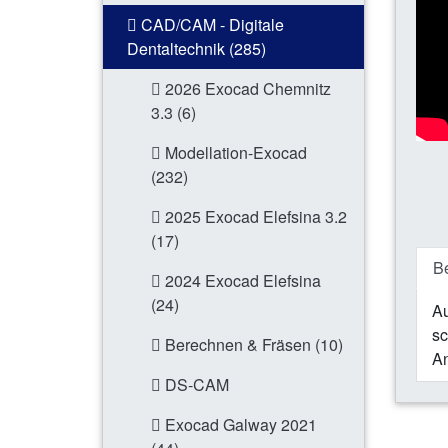
CAD/CAM - Digitale
Dentaltechnik (285)
2026 Exocad Chemnitz
3.3 (6)
Modellation-Exocad
(232)
2025 Exocad Elefsina 3.2
(17)
B
2024 Exocad Elefsina
(24)
Au
sc
Berechnen & Fräsen (10)
An
DS-CAM
Exocad Galway 2021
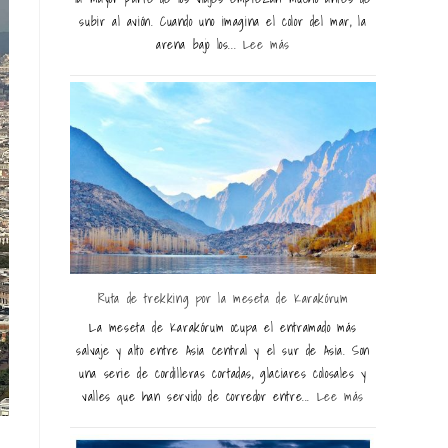
subir al avión. Cuando uno imagina el color del mar, la
arena bajo los...
Lee más
Ruta de trekking por la meseta de Karakórum
La meseta de Karakórum ocupa el entramado más
salvaje y alto entre Asia central y el sur de Asia. Son
una serie de cordilleras cortadas, glaciares colosales y
valles que han servido de corredor entre...
Lee más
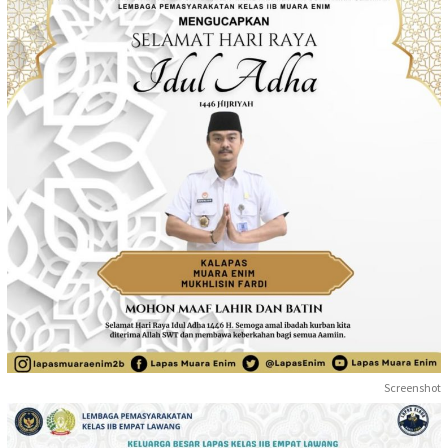
Screenshot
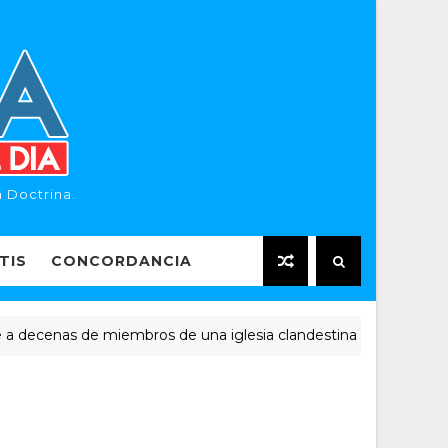
 Doctrina.
TIS
CONCORDANCIA
enas de miembros de una iglesia clandestina
NOTICIAS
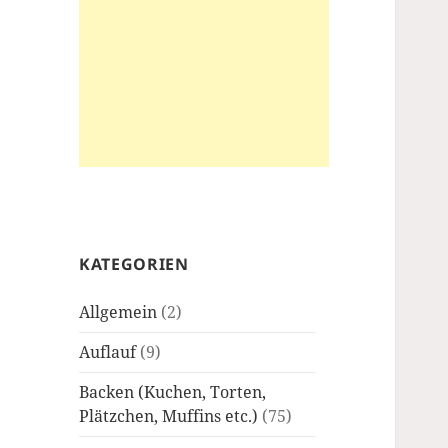
KATEGORIEN
Allgemein
(2)
Auflauf
(9)
Backen (Kuchen, Torten,
Plätzchen, Muffins etc.)
(75)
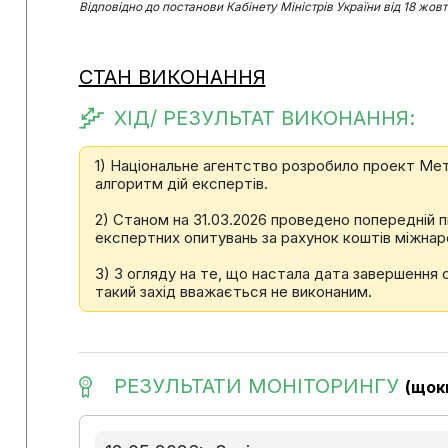
Відповідно до постанови Кабінету Міністрів України від 18 жов
СТАН ВИКОНАННЯ
ХІД/ РЕЗУЛЬТАТ ВИКОНАННЯ:
1) Національне агентство розробило проект Ме
алгоритм дій експертів.
2) Станом на 31.03.2026 проведено попередній п
експертних опитувань за рахунок коштів міжнар
3) З огляду на те, що настала дата завершення 
такий захід вважається не виконаним.
РЕЗУЛЬТАТИ МОНІТОРИНГУ
(щок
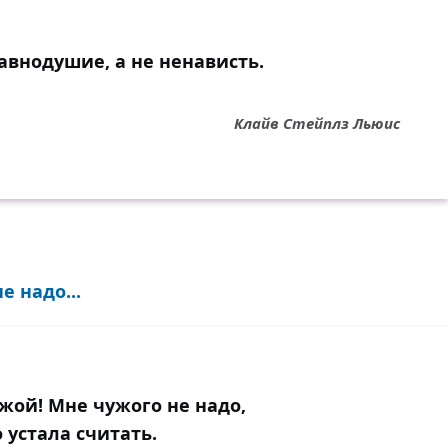
авнодушие, а не ненависть.
Клайв Стейплз Льюис
 надо...
жой! Мне чужого не надо,
о устала считать.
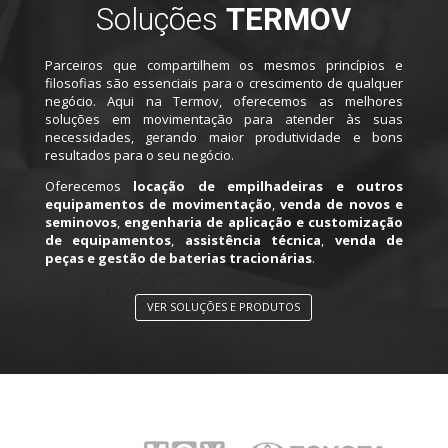
Soluções
TERMOV
Parceiros que compartilhem os mesmos princípios e
filosofias são essenciais para o crescimento de qualquer
negócio. Aqui na Termov, oferecemos as melhores
soluções em movimentação para atender às suas
necessidades, gerando maior produtividade e bons
resultados para o seu negócio.
Oferecemos
locação de empilhadeiras e outros
equipamentos de movimentação
,
venda de novos e
seminovos
,
engenharia de aplicação e customização
de equipamentos
,
assistência técnica
,
venda de
peças e gestão de baterias tracionárias
.
VER SOLUÇÕES E PRODUTOS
• • • • • • •
* _PROBLEM STATEMENT_: Tell me how many lines of the records include the word "entre", replying with the number alone.

* _RESPONSE BOX_: 2